Mais de 150 jovens que passaram pelas escolas criadas pela Amigos do Bem estão cursando faculdade. Nesta minha visita, conversei com jovens que estão se preparando para fazer mestrado. Não se vê uma criança que não esteja de banho tomado, com dentes arrumados. Fiquei tocada em ver a alegria e o amor das crianças que não me pediam nada. Queriam apenas abraçar.
Além de Torrões, visitei Catimbau e Inajá, em Pernambuco. A geração de renda é desenvolvida através das oficinas de costura, nas fábricas de doces e de beneficiamento de castanha e também nas plantações de caju. Nas oficinas de costura, mais de 200 mulheres produzem mais de 15 mil sacolas por mês.
Não tem preço ver a felicidade de pessoas que nunca tiveram um emprego e agora se sustentam com dinheiro do próprio trabalho. Elas se sentem inteiras e realizadas.

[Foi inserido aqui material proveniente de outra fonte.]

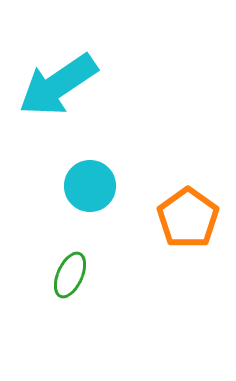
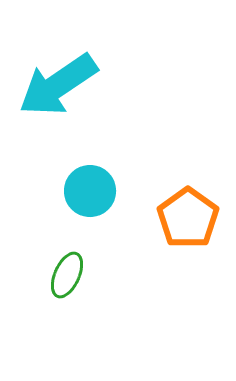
cyan circle: moved 5 px down
green ellipse: moved 3 px left
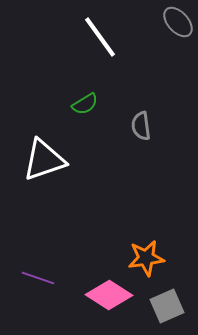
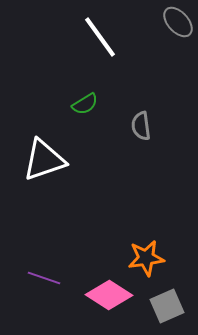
purple line: moved 6 px right
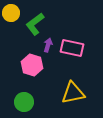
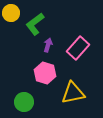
pink rectangle: moved 6 px right; rotated 60 degrees counterclockwise
pink hexagon: moved 13 px right, 8 px down
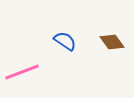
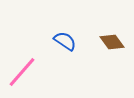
pink line: rotated 28 degrees counterclockwise
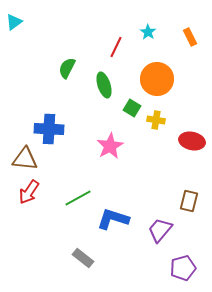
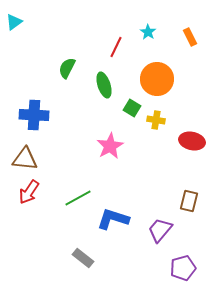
blue cross: moved 15 px left, 14 px up
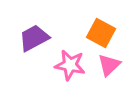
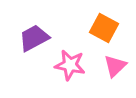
orange square: moved 3 px right, 5 px up
pink triangle: moved 6 px right, 1 px down
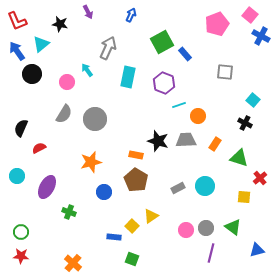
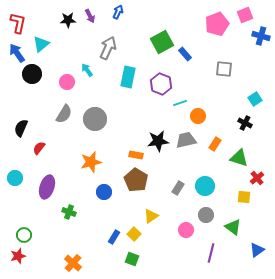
purple arrow at (88, 12): moved 2 px right, 4 px down
blue arrow at (131, 15): moved 13 px left, 3 px up
pink square at (250, 15): moved 5 px left; rotated 28 degrees clockwise
red L-shape at (17, 21): moved 1 px right, 2 px down; rotated 145 degrees counterclockwise
black star at (60, 24): moved 8 px right, 4 px up; rotated 14 degrees counterclockwise
blue cross at (261, 36): rotated 12 degrees counterclockwise
blue arrow at (17, 51): moved 2 px down
gray square at (225, 72): moved 1 px left, 3 px up
purple hexagon at (164, 83): moved 3 px left, 1 px down
cyan square at (253, 100): moved 2 px right, 1 px up; rotated 16 degrees clockwise
cyan line at (179, 105): moved 1 px right, 2 px up
gray trapezoid at (186, 140): rotated 10 degrees counterclockwise
black star at (158, 141): rotated 25 degrees counterclockwise
red semicircle at (39, 148): rotated 24 degrees counterclockwise
cyan circle at (17, 176): moved 2 px left, 2 px down
red cross at (260, 178): moved 3 px left
purple ellipse at (47, 187): rotated 10 degrees counterclockwise
gray rectangle at (178, 188): rotated 32 degrees counterclockwise
yellow square at (132, 226): moved 2 px right, 8 px down
gray circle at (206, 228): moved 13 px up
green circle at (21, 232): moved 3 px right, 3 px down
blue rectangle at (114, 237): rotated 64 degrees counterclockwise
blue triangle at (257, 250): rotated 21 degrees counterclockwise
red star at (21, 256): moved 3 px left; rotated 21 degrees counterclockwise
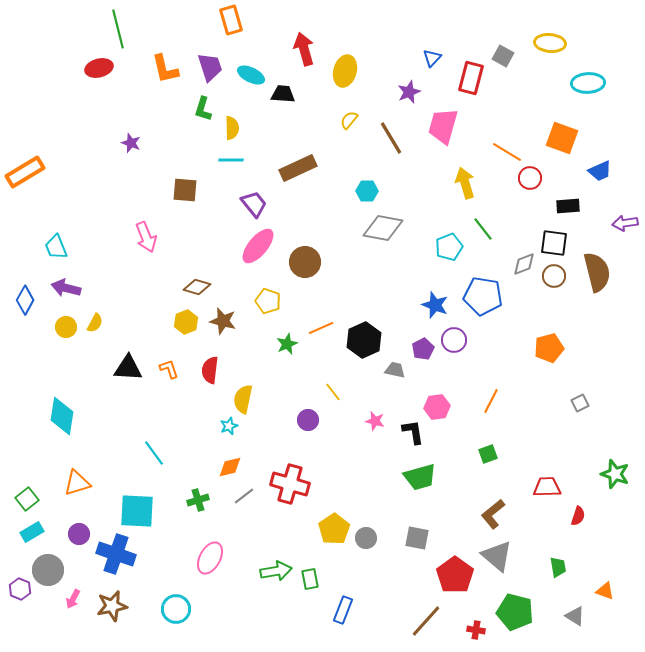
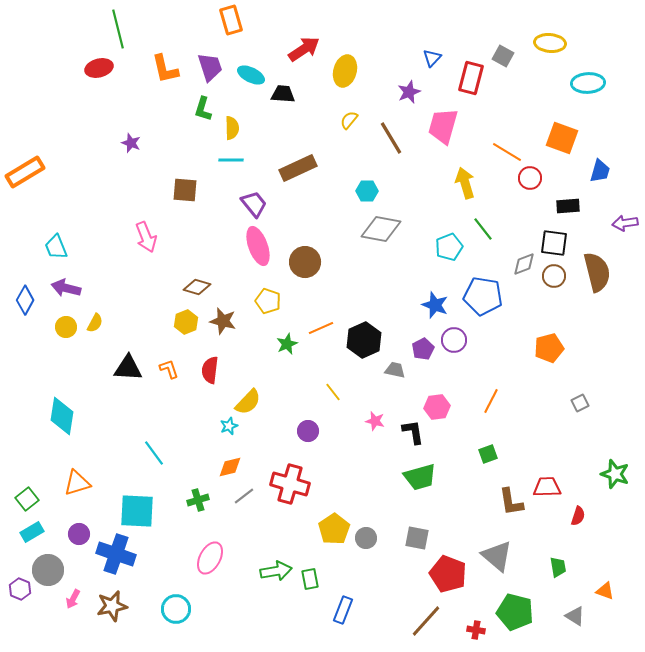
red arrow at (304, 49): rotated 72 degrees clockwise
blue trapezoid at (600, 171): rotated 50 degrees counterclockwise
gray diamond at (383, 228): moved 2 px left, 1 px down
pink ellipse at (258, 246): rotated 60 degrees counterclockwise
yellow semicircle at (243, 399): moved 5 px right, 3 px down; rotated 148 degrees counterclockwise
purple circle at (308, 420): moved 11 px down
brown L-shape at (493, 514): moved 18 px right, 12 px up; rotated 60 degrees counterclockwise
red pentagon at (455, 575): moved 7 px left, 1 px up; rotated 15 degrees counterclockwise
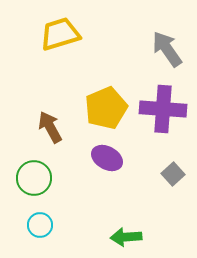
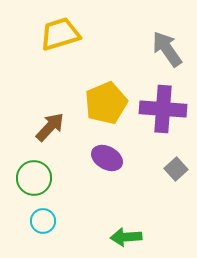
yellow pentagon: moved 5 px up
brown arrow: rotated 72 degrees clockwise
gray square: moved 3 px right, 5 px up
cyan circle: moved 3 px right, 4 px up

O escopo e a escala dos Amigos do Bem impressionam. É um aparato gigante. Alcione, que começou como empresária fundando a empresa de lâmpadas FLC, faz o trabalho de 20 ONGs juntas, comandando um exército de 9 mil voluntários.
O sistema é todo informatizado. Cada família conta com um Cartão do Bem, com código de barras, que serve para a distribuição dos benefícios como para o acompanhamento das famílias. Para participar, é preciso levar os filhos para a escola, manter as casas limpas e arrumadas, respeitar e ajudar o próximo.
A beleza dos Amigos do Bem é o olhar de transformação. Não é só levar pão e água. Antes desse projeto, nessas comunidades existia somente a fome, a sede e a falta de esperança.
Em São Paulo, a Amigos do Bem recebe doações (roupas, comida e remédios) para enviar aos mais de 120 povoados.
A cada dois anos, é realizado um jantar beneficente para apresentar o projeto a parceiros e amigos e arrecadar os recursos fundamentais para manter o projeto. O próximo jantar será hoje no Espaço das Américas, quando Alcione e seus voluntários receberão 3 mil pessoas.
Sônia Hess é ex-presidente da Dudalina e conselheira da Amigos do Bem.